Artificial Worldviews by Kim Albrecht

How will »prompting« change the way we experience the world? Artificial Worldviews inquired GPT-3.5 about its knowledge of the world in 1.764 prompts and mapped out the results.

The advent of Large Language Models (LLMs) has revolutionized natural language processing and understanding. Over the past years, these models have achieved remarkable success in various language-related tasks, a feat that was unthinkable before. After its launch, ChatGPT quickly became the fastest-growing app in the history of web applications. But as these systems become common tools for generating content or finding information—from research and business to greeting cards—it is crucial to investigate the worldviews of these systems. Every media revolution changes how humans relate to one another; LLMs will have a vast impact on human communication. How will systems such as ChatGPT influence the ideas, concepts, and writing styles over the next decade?

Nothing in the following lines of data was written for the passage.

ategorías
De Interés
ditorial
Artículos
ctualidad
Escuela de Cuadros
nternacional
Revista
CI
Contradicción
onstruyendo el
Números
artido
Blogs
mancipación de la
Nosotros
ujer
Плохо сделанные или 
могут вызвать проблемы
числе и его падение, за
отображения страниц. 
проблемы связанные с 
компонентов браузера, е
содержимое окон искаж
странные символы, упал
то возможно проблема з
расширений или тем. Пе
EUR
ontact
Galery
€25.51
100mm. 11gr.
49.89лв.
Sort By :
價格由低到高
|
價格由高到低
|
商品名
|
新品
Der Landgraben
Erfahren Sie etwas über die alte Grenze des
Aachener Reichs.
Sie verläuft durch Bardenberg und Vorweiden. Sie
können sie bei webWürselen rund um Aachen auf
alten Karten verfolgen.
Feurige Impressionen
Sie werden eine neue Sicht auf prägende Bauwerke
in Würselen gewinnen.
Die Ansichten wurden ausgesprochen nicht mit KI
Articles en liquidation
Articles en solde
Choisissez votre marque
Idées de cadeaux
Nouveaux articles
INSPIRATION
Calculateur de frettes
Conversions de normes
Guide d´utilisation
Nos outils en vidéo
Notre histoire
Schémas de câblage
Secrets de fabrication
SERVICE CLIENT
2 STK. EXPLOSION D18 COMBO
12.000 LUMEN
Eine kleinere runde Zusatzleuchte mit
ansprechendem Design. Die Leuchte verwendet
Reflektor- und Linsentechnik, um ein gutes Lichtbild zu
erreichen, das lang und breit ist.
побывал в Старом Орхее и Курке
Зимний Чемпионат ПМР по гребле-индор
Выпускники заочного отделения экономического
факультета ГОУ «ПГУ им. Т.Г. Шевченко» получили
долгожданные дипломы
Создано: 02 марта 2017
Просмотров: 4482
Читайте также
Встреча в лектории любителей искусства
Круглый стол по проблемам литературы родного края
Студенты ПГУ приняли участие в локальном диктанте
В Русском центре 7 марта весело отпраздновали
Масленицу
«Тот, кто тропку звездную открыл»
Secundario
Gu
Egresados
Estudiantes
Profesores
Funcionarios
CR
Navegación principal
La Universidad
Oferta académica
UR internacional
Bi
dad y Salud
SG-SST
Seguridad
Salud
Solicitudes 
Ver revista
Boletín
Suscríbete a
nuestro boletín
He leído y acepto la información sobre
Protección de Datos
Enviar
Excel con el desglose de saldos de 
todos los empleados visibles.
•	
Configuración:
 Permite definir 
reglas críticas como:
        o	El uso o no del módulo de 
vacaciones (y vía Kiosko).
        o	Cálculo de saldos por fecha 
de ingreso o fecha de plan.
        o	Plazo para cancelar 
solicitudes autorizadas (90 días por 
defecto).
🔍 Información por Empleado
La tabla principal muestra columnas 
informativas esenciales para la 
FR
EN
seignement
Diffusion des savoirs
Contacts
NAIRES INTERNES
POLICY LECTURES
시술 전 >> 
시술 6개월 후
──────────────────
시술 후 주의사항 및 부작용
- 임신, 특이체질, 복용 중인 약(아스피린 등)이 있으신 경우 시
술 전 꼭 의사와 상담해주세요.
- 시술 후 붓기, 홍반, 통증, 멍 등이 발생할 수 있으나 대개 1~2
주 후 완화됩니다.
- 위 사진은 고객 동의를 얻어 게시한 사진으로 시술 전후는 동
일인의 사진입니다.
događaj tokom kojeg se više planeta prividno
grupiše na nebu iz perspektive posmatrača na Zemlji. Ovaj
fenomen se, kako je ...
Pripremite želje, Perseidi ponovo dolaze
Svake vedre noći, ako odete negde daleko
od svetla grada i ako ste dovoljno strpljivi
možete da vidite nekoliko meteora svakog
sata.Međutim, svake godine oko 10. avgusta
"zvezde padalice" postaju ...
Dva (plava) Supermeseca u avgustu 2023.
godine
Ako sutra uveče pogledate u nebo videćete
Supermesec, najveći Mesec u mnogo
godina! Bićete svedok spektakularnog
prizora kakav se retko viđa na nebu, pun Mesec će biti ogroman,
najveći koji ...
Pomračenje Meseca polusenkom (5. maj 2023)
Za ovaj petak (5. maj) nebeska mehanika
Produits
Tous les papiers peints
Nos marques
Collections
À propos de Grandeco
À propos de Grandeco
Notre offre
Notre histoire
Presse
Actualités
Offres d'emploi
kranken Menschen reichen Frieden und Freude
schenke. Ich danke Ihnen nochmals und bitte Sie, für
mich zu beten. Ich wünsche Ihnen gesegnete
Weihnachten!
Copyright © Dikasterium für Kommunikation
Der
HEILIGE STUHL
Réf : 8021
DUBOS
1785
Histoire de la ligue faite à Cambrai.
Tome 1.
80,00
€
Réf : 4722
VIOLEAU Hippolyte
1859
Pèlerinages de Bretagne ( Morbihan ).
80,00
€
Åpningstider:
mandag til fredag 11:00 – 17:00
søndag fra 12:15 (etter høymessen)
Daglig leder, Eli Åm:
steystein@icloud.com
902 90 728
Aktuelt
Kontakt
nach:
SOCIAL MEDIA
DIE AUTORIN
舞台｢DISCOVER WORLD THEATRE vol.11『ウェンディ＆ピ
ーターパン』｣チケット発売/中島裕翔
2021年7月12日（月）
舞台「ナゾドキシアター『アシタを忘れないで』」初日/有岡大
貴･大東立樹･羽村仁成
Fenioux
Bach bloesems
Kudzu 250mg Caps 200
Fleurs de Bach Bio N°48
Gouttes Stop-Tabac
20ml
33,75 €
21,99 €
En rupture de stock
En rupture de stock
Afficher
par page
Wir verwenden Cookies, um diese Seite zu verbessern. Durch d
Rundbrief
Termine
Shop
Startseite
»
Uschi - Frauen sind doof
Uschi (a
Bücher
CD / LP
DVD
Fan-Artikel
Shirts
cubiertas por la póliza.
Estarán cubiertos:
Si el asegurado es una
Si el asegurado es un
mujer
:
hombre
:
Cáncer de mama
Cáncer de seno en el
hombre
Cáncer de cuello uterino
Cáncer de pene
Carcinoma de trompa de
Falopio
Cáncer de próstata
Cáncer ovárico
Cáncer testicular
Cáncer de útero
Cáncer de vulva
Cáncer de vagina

To grasp the situation our research methodically requested data from the underlying API of ChatGPT about its own knowledge. The first prompt is the following:

"Create a dataset in table format about the categories of all the knowledge you have."

From this initial prompt, a recursive algorithm requested data about fields of knowledge, their subfields, and the humans, objects, places, and artifacts within these categorical systems. The generated data does not represent an unbiased picture of the knowledge inherent in GPT-3. Instead, it is a confluence of three forces: first, a representation of how the LLM handles the request; second, a perspective on the underlying textual training data; and third, a reflection of the political sets and settings embedded within the artificial neural network.

Our research questions are manifold and prompt a deeper inquiry into the nature of artificial intelligence. First, we find ourselves intrigued by the possibility of probing this novel method as a means to understand AI systems. What can we learn from the iterative and methodical requesting of data from large language models? Is it a mirror reflecting our human intellect or an entity with its own inherent logic? Second, we are interested in questions that pertain to the dataset itself: What are the biases of the system? Are there fields that stand overrepresented or underrepresented, and what does that signify about our collective online text corpus? How diverse will the dataset be, and what can that diversity teach us about the breadth and limitations of machine learning?